[Supplied data Boundary: Start]

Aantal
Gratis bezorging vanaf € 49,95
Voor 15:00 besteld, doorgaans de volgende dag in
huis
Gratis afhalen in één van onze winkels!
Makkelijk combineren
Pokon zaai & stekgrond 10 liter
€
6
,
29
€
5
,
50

[Supplied data Boundary: End]

**Work order**
How many lines in the records above contain the word "Gratis"? Reply with the number and nothing more.

**The completed task**
2